Source records
::::

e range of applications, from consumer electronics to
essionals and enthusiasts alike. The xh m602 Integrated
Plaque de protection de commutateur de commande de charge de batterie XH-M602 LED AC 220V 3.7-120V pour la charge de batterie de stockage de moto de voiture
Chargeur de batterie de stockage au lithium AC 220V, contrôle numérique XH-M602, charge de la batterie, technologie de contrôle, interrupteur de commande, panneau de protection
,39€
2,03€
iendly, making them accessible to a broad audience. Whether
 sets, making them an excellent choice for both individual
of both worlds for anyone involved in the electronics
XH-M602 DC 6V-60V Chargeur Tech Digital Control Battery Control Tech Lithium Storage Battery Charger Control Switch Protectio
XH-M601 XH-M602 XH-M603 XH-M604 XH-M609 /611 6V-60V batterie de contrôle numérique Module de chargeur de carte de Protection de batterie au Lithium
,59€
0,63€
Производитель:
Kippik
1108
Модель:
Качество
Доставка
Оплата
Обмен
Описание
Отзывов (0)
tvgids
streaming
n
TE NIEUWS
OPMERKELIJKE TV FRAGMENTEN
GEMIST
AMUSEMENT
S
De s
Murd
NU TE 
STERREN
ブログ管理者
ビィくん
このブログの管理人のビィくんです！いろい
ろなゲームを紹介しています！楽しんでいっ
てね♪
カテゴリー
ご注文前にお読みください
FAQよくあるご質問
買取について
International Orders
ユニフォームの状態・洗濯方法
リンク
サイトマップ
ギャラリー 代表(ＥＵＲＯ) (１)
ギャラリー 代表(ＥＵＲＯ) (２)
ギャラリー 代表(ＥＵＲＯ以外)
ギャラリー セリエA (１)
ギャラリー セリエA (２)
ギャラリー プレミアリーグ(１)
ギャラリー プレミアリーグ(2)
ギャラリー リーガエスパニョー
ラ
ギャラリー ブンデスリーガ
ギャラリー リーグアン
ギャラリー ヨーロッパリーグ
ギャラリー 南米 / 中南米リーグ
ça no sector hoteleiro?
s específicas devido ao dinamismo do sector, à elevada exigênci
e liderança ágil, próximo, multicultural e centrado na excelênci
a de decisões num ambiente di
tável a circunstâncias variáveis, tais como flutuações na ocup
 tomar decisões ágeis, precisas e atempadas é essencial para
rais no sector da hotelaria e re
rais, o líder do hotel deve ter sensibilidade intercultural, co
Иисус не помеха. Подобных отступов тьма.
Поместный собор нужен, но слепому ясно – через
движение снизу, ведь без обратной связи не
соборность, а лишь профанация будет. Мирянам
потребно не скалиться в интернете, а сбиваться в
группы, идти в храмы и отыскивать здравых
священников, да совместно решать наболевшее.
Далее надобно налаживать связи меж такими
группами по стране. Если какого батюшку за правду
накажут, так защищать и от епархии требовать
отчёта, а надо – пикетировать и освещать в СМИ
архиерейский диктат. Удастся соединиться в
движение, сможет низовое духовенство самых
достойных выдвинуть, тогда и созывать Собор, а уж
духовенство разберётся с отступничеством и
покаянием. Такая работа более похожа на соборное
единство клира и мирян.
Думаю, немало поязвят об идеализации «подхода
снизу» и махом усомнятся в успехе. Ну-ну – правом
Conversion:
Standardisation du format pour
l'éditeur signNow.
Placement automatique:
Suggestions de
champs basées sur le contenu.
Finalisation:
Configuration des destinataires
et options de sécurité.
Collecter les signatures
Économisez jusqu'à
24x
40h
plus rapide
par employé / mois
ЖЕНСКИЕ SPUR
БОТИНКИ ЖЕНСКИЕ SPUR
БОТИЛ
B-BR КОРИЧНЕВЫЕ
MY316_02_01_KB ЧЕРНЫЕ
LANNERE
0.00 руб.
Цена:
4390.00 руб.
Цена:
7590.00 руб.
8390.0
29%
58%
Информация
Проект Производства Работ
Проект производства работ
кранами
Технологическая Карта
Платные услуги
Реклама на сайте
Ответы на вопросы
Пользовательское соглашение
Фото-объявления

::::

Work instructions: In the entries above, copy each line that contains the string "снизу".

Finished task:
движение снизу, ведь без обратной связи не
снизу» и махом усомнятся в успехе. Ну-ну – правом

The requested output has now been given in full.